WHAT IS NEEDED ▸
For the string "theft", report how many lines in the records below contain it, and nothing more.

EXERCISE DATA ▸
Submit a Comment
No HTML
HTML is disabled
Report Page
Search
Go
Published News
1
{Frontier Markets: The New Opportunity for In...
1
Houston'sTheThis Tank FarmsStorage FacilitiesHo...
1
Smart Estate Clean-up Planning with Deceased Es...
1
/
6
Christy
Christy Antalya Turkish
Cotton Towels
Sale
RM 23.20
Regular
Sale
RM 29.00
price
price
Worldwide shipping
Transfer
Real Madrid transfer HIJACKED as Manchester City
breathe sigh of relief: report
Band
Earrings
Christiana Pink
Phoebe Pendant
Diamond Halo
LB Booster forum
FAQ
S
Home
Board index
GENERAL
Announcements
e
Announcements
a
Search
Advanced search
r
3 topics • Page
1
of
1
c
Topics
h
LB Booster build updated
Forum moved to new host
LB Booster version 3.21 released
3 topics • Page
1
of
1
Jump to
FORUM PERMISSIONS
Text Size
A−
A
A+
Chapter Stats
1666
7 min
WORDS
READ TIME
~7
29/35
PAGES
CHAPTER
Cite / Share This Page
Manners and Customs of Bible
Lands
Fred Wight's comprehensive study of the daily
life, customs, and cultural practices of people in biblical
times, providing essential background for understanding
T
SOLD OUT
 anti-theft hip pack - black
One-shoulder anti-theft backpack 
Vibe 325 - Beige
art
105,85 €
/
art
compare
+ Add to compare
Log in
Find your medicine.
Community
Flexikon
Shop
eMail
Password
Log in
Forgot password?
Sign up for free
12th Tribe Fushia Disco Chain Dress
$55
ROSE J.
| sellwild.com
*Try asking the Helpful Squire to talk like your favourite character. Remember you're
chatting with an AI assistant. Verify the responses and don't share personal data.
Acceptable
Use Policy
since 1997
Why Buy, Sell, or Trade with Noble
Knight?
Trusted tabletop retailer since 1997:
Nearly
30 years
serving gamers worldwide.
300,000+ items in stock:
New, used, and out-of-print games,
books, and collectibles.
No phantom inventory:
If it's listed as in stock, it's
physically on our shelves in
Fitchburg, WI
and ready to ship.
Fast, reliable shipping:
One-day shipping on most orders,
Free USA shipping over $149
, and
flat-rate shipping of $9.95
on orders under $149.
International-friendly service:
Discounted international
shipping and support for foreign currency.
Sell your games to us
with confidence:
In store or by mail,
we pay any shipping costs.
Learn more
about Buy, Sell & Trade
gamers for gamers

RESULT OF THIS EXERCISE ▸
2